The documentation assumes that operators will read and follow the guide. In practice, documentation is often the weakest link in complex deployments. The assistant mitigated this by making the configuration self-documenting (the cuzk.example.toml file has inline comments explaining every field) and by providing sensible defaults that work for most deployments.
What This Message Achieves
This message is the culmination of a multi-phase engineering effort. It transforms a collection of working code, benchmarks, and prototypes into a production-ready integration that can be committed, reviewed, and deployed. The 37 files and 5,038 lines represent not just code, but decisions about build architecture, dependency management, deployment strategy, and developer experience.

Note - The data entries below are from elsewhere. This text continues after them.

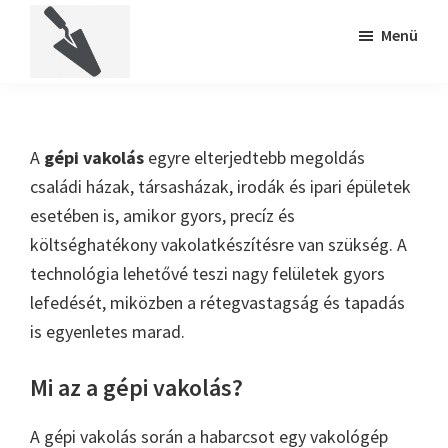
Skip
Ugrás
Menü
to
a
main
lábléchez
Vakolás24
Vakolás
content
A
gépi vakolás
egyre elterjedtebb megoldás
családi házak, társasházak, irodák és ipari épületek
esetében is, amikor gyors, precíz és
költséghatékony vakolatkészítésre van szükség. A
technológia lehetővé teszi nagy felületek gyors
lefedését, miközben a rétegvastagság és tapadás
is egyenletes marad.
Mi az a gépi vakolás?
A gépi vakolás során a habarcsot egy vakológép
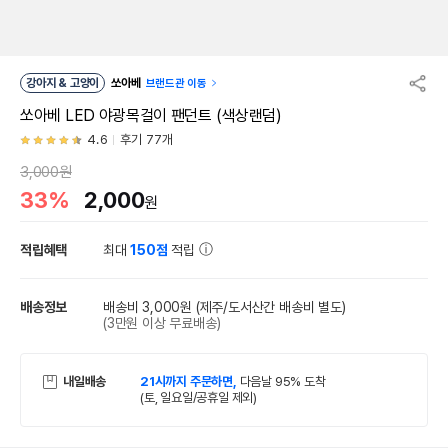
강아지 & 고양이
쏘아베
브랜드관 이동
쏘아베 LED 야광목걸이 팬던트 (색상랜덤)
4.6
후기 77개
3,000원
33%
2,000
원
적립혜택
최대
150점
적립
배송정보
배송비 3,000원
(제주/도서산간 배송비 별도)
(3만원 이상 무료배송)
내일배송
21시까지 주문하면,
다음날 95% 도착
(토, 일요일/공휴일 제외)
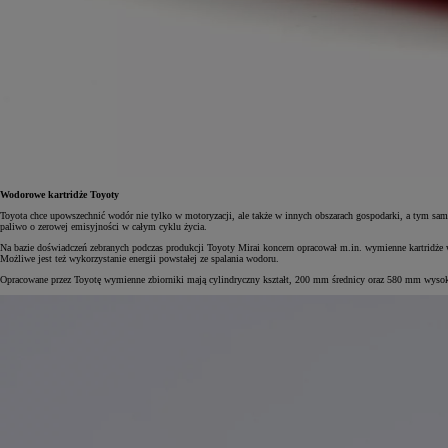
Wodorowe kartridże Toyoty
Toyota chce upowszechnić wodór nie tylko w motoryzacji, ale także w innych obszarach gospodarki, a tym samym
paliwo o zerowej emisyjności w całym cyklu życia.
Na bazie doświadczeń zebranych podczas produkcji Toyoty Mirai koncern opracował m.in. wymienne kartridże
Możliwe jest też wykorzystanie energii powstałej ze spalania wodoru.
Opracowane przez Toyotę wymienne zbiorniki mają cylindryczny kształt, 200 mm średnicy oraz 580 mm wysokoś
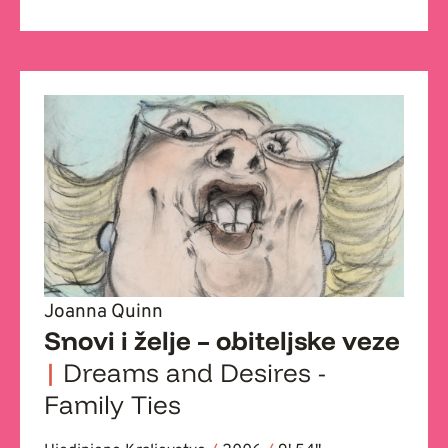
Joanna Quinn
Snovi i želje – obiteljske veze
|
Dreams and Desires -
Family Ties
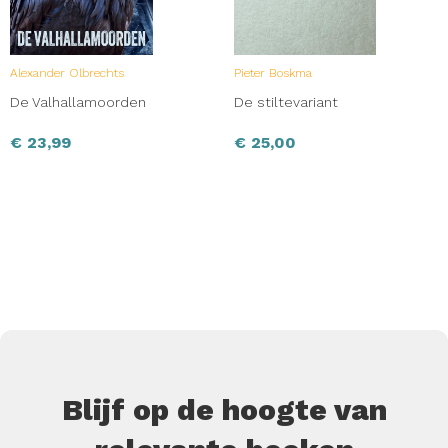
Alexander Olbrechts
Pieter Boskma
De Valhallamoorden
De stiltevariant
€
23,99
€
25,00
Blijf op de hoogte van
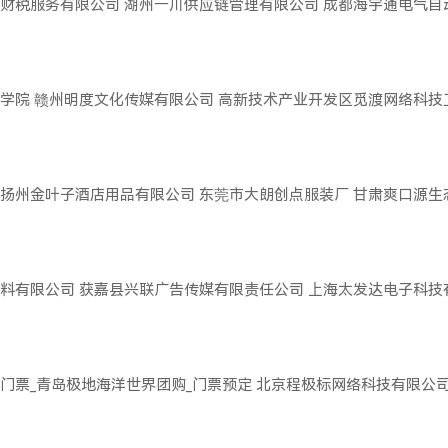
财税服务有限公司
湖州一川供应链管理有限公司
成都海宇通电气自
学院
赣州明度文化传媒有限公司
高新技术产业开发区觅渡网络科技
扬州金叶子酒店用品有限公司
东莞市大朗创点服装厂
甘肃爽口源生
料有限公司
获嘉县兴联广告传媒有限责任公司
上海太发达电子科技
门票_青岛极地海洋世界团购_门票预定
北京程极标网络科技有限公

The message itself is a model of technical communication. It is structured, specific, and grounded in verifiable facts. It explains not just what was done, but why — the rationale for vendoring, for opt-in builds, for the branching pattern in task handlers. It anticipates reviewer questions and answers them before they are asked. And it closes with evidence that the integration works, giving reviewers confidence to merge.
In the broader arc of the conversation, this message marks the transition from development to integration. The proving engine exists, it works, and now it is part of Curio. The next steps — deployment, monitoring, and iteration — belong to the operators who will run it in production.